> **Work required**: Without any change, set down every record below.

☆ ☆ ☆ ☆ ☆ ☆ ☆

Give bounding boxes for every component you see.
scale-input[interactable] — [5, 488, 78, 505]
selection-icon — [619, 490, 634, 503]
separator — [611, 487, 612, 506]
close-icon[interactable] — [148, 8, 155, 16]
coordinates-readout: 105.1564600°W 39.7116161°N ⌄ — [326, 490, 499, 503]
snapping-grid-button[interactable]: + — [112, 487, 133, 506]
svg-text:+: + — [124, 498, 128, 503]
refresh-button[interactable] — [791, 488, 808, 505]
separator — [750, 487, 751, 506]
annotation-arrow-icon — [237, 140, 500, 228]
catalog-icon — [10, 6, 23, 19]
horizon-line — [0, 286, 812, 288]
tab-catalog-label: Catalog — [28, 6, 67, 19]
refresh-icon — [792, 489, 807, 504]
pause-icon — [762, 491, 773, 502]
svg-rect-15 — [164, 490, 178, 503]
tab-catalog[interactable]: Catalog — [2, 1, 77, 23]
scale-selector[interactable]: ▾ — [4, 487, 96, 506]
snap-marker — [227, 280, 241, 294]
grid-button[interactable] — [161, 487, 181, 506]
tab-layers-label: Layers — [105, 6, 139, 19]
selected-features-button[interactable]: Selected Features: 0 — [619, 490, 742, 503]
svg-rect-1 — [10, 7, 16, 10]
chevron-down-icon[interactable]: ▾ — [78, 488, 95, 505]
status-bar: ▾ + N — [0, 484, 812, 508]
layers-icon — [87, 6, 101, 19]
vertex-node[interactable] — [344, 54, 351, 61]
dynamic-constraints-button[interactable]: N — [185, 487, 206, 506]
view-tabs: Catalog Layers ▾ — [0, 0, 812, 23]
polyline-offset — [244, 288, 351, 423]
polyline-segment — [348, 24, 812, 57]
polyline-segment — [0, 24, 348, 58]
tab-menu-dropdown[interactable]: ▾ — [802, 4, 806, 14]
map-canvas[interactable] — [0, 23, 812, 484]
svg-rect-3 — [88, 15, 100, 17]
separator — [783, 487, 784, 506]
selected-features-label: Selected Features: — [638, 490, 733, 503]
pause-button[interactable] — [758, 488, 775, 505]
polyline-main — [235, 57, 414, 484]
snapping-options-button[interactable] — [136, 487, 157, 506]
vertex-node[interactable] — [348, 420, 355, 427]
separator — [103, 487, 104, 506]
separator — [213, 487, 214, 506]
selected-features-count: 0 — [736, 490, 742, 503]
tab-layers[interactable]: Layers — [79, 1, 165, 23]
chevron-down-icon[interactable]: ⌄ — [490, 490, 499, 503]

☆ ☆ ☆ ☆ ☆ ☆ ☆

> **Solution**:
Give bounding boxes for every component you see.
scale-input[interactable] — [5, 488, 78, 505]
selection-icon — [619, 490, 634, 503]
separator — [611, 487, 612, 506]
close-icon[interactable] — [148, 8, 155, 16]
coordinates-readout: 105.1564600°W 39.7116161°N ⌄ — [326, 490, 499, 503]
snapping-grid-button[interactable]: + — [112, 487, 133, 506]
svg-text:+: + — [124, 498, 128, 503]
refresh-button[interactable] — [791, 488, 808, 505]
separator — [750, 487, 751, 506]
annotation-arrow-icon — [237, 140, 500, 228]
catalog-icon — [10, 6, 23, 19]
horizon-line — [0, 286, 812, 288]
tab-catalog-label: Catalog — [28, 6, 67, 19]
refresh-icon — [792, 489, 807, 504]
pause-icon — [762, 491, 773, 502]
svg-rect-15 — [164, 490, 178, 503]
tab-catalog[interactable]: Catalog — [2, 1, 77, 23]
scale-selector[interactable]: ▾ — [4, 487, 96, 506]
snap-marker — [227, 280, 241, 294]
grid-button[interactable] — [161, 487, 181, 506]
tab-layers-label: Layers — [105, 6, 139, 19]
selected-features-button[interactable]: Selected Features: 0 — [619, 490, 742, 503]
svg-rect-1 — [10, 7, 16, 10]
chevron-down-icon[interactable]: ▾ — [78, 488, 95, 505]
status-bar: ▾ + N — [0, 484, 812, 508]
layers-icon — [87, 6, 101, 19]
vertex-node[interactable] — [344, 54, 351, 61]
dynamic-constraints-button[interactable]: N — [185, 487, 206, 506]
view-tabs: Catalog Layers ▾ — [0, 0, 812, 23]
polyline-offset — [244, 288, 351, 423]
polyline-segment — [348, 24, 812, 57]
polyline-segment — [0, 24, 348, 58]
tab-menu-dropdown[interactable]: ▾ — [802, 4, 806, 14]
map-canvas[interactable] — [0, 23, 812, 484]
svg-rect-3 — [88, 15, 100, 17]
separator — [783, 487, 784, 506]
selected-features-label: Selected Features: — [638, 490, 733, 503]
pause-button[interactable] — [758, 488, 775, 505]
polyline-main — [235, 57, 414, 484]
snapping-options-button[interactable] — [136, 487, 157, 506]
vertex-node[interactable] — [348, 420, 355, 427]
separator — [103, 487, 104, 506]
separator — [213, 487, 214, 506]
selected-features-count: 0 — [736, 490, 742, 503]
tab-layers[interactable]: Layers — [79, 1, 165, 23]
chevron-down-icon[interactable]: ⌄ — [490, 490, 499, 503]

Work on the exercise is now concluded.